Oireachtas Joint and Select Committees

Wednesday, 14 February 2024

Joint Oireachtas Committee on Social Protection

Energy Poverty: Discussion (Resumed)

Mr. Robert Deegan:

I was just about to address the experience of the warmth and well-being scheme. That scheme focused on certain community health organisation areas in Dublin. It was for people with particular respiratory conditions. One of the lessons that were learned from it was the importance of inter-agency working between the SEAI, the contractors and the HSE. The HSE is trusted for a lot of houses, with HSE staff visiting people in their homes in some instances. It is a trusted party that homeowners listen to in some instances, whereas they will not listen to the likes of me or the SEAI because they do not even know who we are. They do know the HSE, however, and that the HSE is looking after their best interests. One of the lessons that has been mainstreamed following the warmth and well-being scheme is that when the HSE identifies homes at local level that could use these interventions, it can encourage and support the homeowners to apply for the scheme. It is having additional supports for people who need that help while going through the process of retrofitting their homes and applying to retrofit their homes.

There are cohorts that are really hard to reach. We will have to have strategies for dealing with those cases too. When people apply to the warmer homes scheme, the difficulty in not the consideration of who gets prioritised but the prioritisation approach I mentioned around being eligible, in the first instance, because people receive social welfare payments and, in the second instance, because they live in the worst performing homes.

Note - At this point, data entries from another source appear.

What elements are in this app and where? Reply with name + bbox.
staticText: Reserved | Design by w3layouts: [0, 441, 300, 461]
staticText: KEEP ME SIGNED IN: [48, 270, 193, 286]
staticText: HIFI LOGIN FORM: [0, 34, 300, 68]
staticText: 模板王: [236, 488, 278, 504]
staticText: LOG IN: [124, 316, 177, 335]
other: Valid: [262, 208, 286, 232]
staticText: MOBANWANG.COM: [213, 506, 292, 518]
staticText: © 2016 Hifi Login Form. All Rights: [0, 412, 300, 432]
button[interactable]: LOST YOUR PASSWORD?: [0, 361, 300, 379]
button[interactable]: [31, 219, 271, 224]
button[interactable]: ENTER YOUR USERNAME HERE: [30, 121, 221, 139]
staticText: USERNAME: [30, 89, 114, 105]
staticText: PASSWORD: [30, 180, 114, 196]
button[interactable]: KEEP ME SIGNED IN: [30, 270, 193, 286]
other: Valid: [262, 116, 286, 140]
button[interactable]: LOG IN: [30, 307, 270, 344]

Another lesson learned from the warmth and well-being scheme, or part of the outcome from that, related to contractors listening to the HSE about how to communicate and what the needs of these hard-to-reach people are, and then the HSE listening to the SEAI and the contractors in terms of what these interventions are and how they can benefit the health and well-being of the people who were in receipt of those measures. It is a very challenging issue but we are going to have to continue to work on ensuring that we have the strategies in place so that these people do not get left behind. From a just transition perspective, we need to ensure that does not happen.